Movement on the Brain

The brain is one of the most powerful organs in the body. It interprets all the senses, stores all memory, and acts as the hub for neural transmitting. It is one of the hardest working organs and must be kept in right form. 

How do we keep the brain healthy? There are suggestions for diets high in quality fats and anti-inflammatory foods. Doing puzzles and challenging games has also been recommended. One of the major methods to aid the brain, however, is through regular exercise. Regular physical activity has been found to help the brain repair itself and amplifies the power of brain cells leading to improved focus, memory, and mood.

Move to Improve:

Moderate intensity exercise revs the blood flow around the brain and provides an intense oxygen boost during the workout. That extra oxygen aids the production of chemicals and cells that are involved in memory, attention, and problem-solving processes. For example, a 2007 study examined the effect of sprinting on memorization. Those who completed two 3-minute sprints were able to memorize new words 20 percent faster than those in the control group. In other long-term studies, those who have consistently exercised outperformed the non-movers in tasks involving memory, reasoning, attention, problem solving, and basic intelligence.

Workouts do not have to be as intense as sprinting, however.

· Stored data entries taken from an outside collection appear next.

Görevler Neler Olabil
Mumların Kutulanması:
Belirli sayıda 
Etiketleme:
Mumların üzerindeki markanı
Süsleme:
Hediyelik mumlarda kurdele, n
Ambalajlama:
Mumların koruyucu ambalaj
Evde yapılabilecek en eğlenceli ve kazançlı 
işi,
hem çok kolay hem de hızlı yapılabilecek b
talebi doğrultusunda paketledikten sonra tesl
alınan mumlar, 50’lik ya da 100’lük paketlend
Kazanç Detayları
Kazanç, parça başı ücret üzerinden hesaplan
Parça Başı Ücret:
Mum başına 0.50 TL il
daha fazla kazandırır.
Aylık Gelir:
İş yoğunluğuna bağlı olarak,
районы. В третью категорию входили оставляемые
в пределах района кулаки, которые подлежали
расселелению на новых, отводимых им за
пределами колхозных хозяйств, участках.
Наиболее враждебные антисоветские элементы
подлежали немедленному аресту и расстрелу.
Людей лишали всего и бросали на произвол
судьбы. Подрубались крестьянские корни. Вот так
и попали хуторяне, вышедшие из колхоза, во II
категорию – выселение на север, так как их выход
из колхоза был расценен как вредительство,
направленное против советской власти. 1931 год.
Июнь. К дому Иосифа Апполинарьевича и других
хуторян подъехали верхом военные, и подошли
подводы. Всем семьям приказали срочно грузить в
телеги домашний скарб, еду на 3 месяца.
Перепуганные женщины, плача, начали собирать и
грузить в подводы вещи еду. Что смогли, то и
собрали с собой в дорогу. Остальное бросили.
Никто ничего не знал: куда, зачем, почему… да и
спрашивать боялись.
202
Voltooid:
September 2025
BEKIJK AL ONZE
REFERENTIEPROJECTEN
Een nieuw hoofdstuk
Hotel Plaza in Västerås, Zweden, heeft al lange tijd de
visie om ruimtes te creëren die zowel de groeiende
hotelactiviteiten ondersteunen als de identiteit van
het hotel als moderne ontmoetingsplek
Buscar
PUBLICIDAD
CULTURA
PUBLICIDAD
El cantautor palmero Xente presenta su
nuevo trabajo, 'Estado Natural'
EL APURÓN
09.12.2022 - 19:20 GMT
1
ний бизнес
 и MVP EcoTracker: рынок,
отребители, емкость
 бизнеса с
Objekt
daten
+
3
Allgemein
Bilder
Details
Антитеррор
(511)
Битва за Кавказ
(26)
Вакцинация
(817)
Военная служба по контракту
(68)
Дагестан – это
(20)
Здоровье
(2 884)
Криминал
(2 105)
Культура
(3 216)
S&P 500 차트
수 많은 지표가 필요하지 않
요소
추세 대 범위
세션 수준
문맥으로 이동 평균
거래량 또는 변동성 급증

Basic movements, such as walking, have proven to be valuable as they are not overly strenuous on the joints and muscles yet greatly increase blood circulation. This increased circulation speeds up the rate at which oxygen and glucose molecules reach the brain. The same can be said about swimming, another low-impact, high-movement exercise.

Increased movement also sparks neurogenesis, or the production of neurons. As these neurons are produced, the brain can heal and repair itself as well as increase in size. For example, a University of Pittsburg study found that the most aerobically fit had an average of 7 percent larger hippocampus than their inactive peers.

Psychological Benefits:

In a behavioral perspective, there are antidepressant-like effects associated with exercise.  Often known as "runner's high," the extra release of endorphins during exercise is responsible for the feelings of relaxation and optimism that accompany many difficult workouts.  

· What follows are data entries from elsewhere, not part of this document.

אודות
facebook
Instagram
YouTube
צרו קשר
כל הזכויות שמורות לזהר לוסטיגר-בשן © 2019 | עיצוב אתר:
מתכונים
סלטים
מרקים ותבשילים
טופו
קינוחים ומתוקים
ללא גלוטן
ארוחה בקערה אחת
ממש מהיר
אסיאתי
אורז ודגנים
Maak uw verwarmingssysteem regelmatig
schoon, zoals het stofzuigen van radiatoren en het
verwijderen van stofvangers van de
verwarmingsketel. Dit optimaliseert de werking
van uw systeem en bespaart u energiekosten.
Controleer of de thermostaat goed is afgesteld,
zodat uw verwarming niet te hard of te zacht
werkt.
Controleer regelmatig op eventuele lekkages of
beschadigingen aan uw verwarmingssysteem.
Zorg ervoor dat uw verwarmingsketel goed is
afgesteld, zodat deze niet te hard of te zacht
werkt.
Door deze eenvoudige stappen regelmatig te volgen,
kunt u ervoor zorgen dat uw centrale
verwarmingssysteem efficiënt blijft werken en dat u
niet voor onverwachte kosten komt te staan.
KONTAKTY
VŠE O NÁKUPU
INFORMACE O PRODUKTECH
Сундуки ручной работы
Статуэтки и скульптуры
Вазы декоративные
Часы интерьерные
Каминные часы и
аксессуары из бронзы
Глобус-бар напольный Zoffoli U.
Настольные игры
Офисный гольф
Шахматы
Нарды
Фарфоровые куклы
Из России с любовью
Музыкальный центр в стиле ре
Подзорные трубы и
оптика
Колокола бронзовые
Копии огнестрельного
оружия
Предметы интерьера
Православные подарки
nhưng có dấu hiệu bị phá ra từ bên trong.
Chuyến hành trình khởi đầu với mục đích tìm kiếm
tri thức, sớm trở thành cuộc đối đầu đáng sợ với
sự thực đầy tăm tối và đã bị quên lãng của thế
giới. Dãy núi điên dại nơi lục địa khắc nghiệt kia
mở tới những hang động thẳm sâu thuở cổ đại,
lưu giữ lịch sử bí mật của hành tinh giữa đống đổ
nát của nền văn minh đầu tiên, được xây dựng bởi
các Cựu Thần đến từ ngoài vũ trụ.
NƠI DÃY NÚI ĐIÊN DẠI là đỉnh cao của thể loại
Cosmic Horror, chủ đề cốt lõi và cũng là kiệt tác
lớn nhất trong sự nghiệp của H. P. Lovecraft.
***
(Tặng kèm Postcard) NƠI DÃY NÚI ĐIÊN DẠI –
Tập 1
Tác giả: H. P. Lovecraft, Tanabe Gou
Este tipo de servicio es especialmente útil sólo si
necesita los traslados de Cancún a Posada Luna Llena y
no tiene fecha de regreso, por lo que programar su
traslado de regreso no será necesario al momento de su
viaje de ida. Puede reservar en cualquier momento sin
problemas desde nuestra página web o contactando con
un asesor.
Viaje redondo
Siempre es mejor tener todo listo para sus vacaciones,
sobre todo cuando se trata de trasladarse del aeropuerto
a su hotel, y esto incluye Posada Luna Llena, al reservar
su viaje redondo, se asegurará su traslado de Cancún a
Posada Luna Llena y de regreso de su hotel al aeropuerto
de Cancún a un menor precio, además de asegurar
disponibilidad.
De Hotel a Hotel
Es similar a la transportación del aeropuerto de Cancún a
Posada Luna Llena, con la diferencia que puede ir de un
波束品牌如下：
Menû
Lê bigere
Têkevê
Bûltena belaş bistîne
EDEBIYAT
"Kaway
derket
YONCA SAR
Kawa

Endorphins are the body’s natural painkiller and mood-booster—the more, the better. Other beneficial psychological effects include the drop in stress hormones, such as adrenaline and cortisol, which are responsible for feelings of anxiety. Even if exercise is done grudgingly, the same benefits of hormonal balance are still reached, according to a study at the University of Colorado Boulder.

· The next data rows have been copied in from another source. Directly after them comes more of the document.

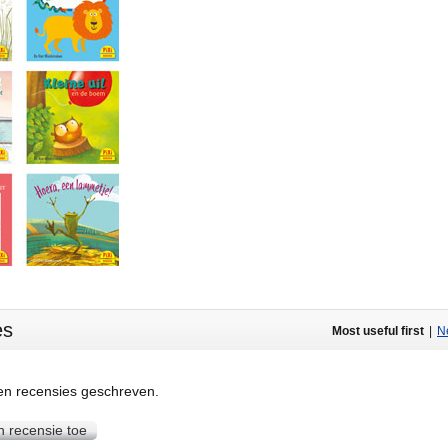
es
Most useful first
|
Ne
een recensies geschreven.
n recensie toe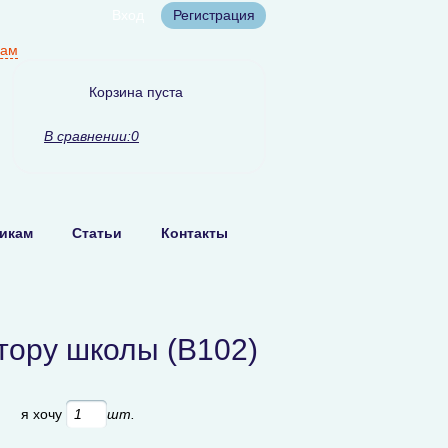
Вход
Регистрация
нам
Корзина пуста
В сравнении:
0
икам
Статьи
Контакты
тору школы (В102)
б
я хочу
шт.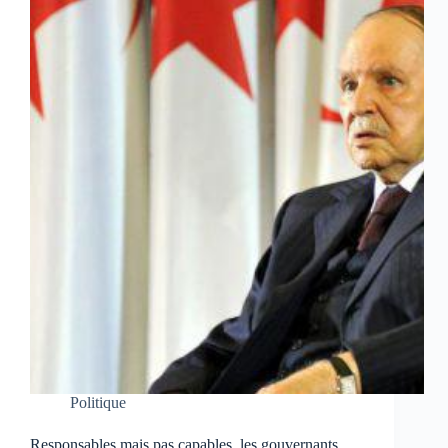
Politique
Responsables mais pas capables, les gouvernants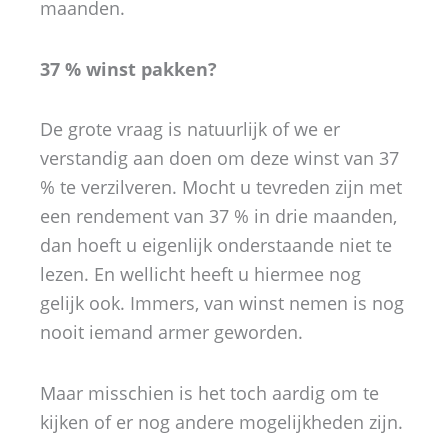
maanden.
37 % winst pakken?
De grote vraag is natuurlijk of we er
verstandig aan doen om deze winst van 37
% te verzilveren. Mocht u tevreden zijn met
een rendement van 37 % in drie maanden,
dan hoeft u eigenlijk onderstaande niet te
lezen. En wellicht heeft u hiermee nog
gelijk ook. Immers, van winst nemen is nog
nooit iemand armer geworden.
Maar misschien is het toch aardig om te
kijken of er nog andere mogelijkheden zijn.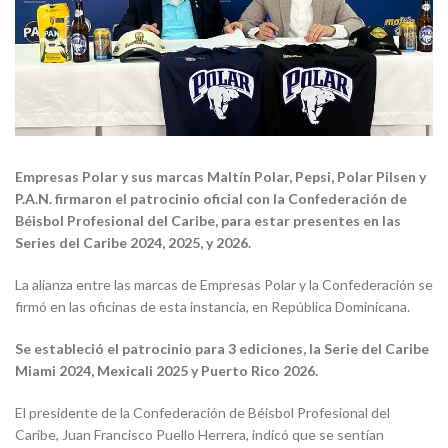
Empresas Polar y sus marcas Maltín Polar, Pepsi, Polar Pilsen y
P.A.N. firmaron el patrocinio oficial con la Confederación de
Béisbol Profesional del Caribe, para estar presentes en las
Series del Caribe 2024, 2025, y 2026.
La alianza entre las marcas de Empresas Polar y la Confederación se
firmó en las oficinas de esta instancia, en República Dominicana.
Se estableció el patrocinio para 3 ediciones, la Serie del Caribe
Miami 2024, Mexicali 2025 y Puerto Rico 2026.
El presidente de la Confederación de Béisbol Profesional del
Caribe, Juan Francisco Puello Herrera, indicó que se sentían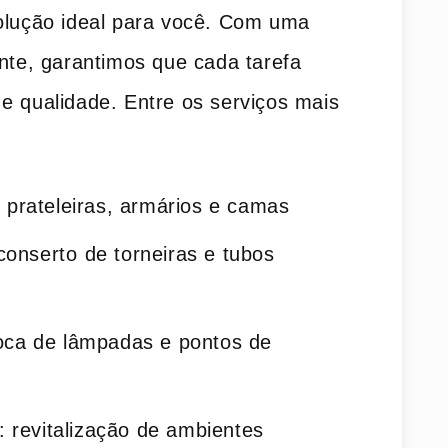
olução ideal para você. Com uma
ente, garantimos que cada tarefa
e qualidade. Entre os‍ serviços mais
: prateleiras, armários e camas
 conserto⁢ de torneiras e tubos
roca de lâmpadas e pontos de
: revitalização de ambientes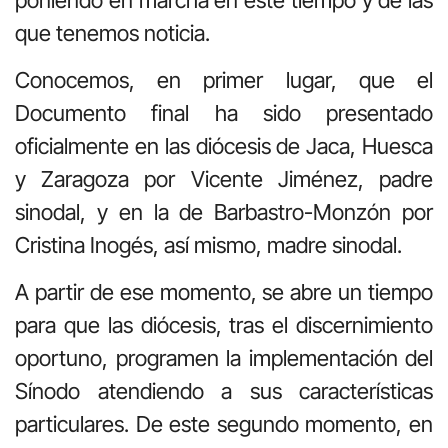
que tenemos noticia.
Conocemos, en primer lugar, que el
Documento final ha sido presentado
oficialmente en las diócesis de Jaca, Huesca
y Zaragoza por Vicente Jiménez, padre
sinodal, y en la de Barbastro-Monzón por
Cristina Inogés, así mismo, madre sinodal.
A partir de ese momento, se abre un tiempo
para que las diócesis, tras el discernimiento
oportuno, programen la implementación del
Sínodo atendiendo a sus características
particulares. De este segundo momento, en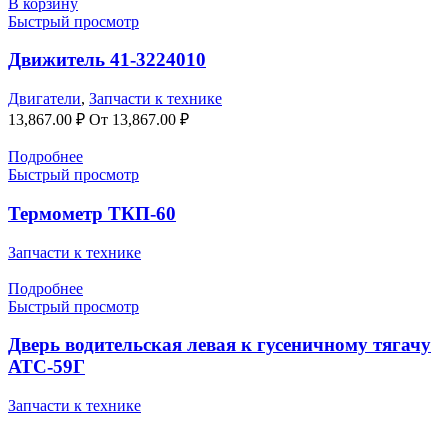
В корзину
Быстрый просмотр
Движитель 41-3224010
Двигатели
,
Запчасти к технике
13,867.00
₽
От
13,867.00
₽
Подробнее
Быстрый просмотр
Термометр ТКП-60
Запчасти к технике
Подробнее
Быстрый просмотр
Дверь водительская левая к гусеничному тягачу
АТС-59Г
Запчасти к технике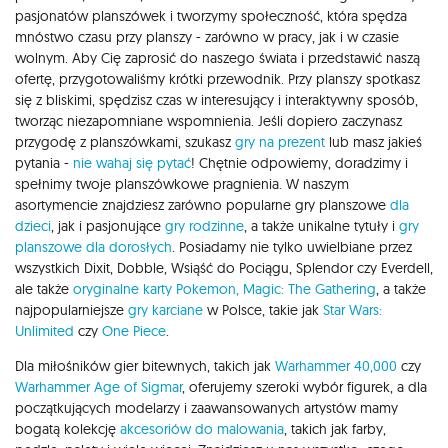
pasjonatów planszówek i tworzymy społeczność, która spędza
mnóstwo czasu przy planszy - zarówno w pracy, jak i w czasie
wolnym. Aby Cię zaprosić do naszego świata i przedstawić naszą
ofertę, przygotowaliśmy krótki przewodnik. Przy planszy spotkasz
się z bliskimi, spędzisz czas w interesujący i interaktywny sposób,
tworząc niezapomniane wspomnienia. Jeśli dopiero zaczynasz
przygodę z planszówkami, szukasz
gry na prezent
lub masz jakieś
pytania -
nie wahaj się pytać
! Chętnie odpowiemy, doradzimy i
spełnimy twoje planszówkowe pragnienia. W naszym
asortymencie znajdziesz zarówno popularne gry planszowe
dla
dzieci
, jak i pasjonujące
gry rodzinne
, a także unikalne tytuły i
gry
planszowe dla dorosłych
. Posiadamy nie tylko uwielbiane przez
wszystkich Dixit, Dobble, Wsiąść do Pociągu, Splendor czy Everdell,
ale także
oryginalne karty Pokemon,
Magic: The Gathering
, a także
najpopularniejsze
gry karciane
w Polsce, takie jak
Star Wars:
Unlimited
czy
One Piece
.
Dla miłośników gier bitewnych, takich jak
Warhammer 40,000
czy
Warhammer Age of Sigmar
, oferujemy szeroki wybór figurek, a dla
początkujących modelarzy i zaawansowanych artystów mamy
bogatą kolekcję
akcesoriów do malowania
, takich jak farby,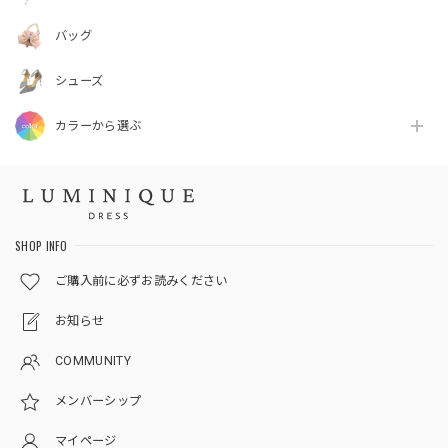
バッグ
シューズ
カラーから選ぶ
SHOP INFO
ご購入前に必ずお読みください
お知らせ
COMMUNITY
メンバーシップ
マイページ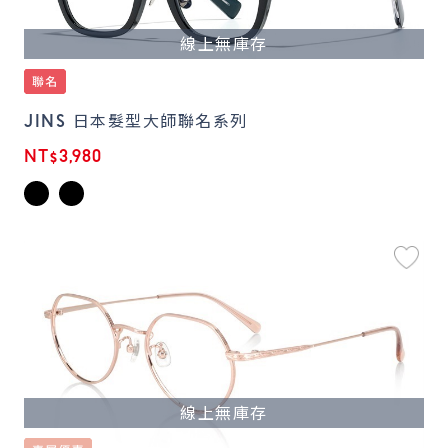
線上無庫存
JINS 日本髮型大師聯名系列
NT$3,980
線上無庫存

A necessity in achieving these benefits, both with memory as well as mood-boosting hormones, is that continuity is key. Maintaining an exercise plan 3-5 days a week allows for the protective and mood-boosting agents in the brain to be used around the clock. Continuing that plan over a period of several months and into the years will reap the maximum benefits. Thus, an all-star athlete in high-school who discontinues all physical activity in his 30’s will not receive those same results. It must be a constant, renewed effort, and it is well worth it.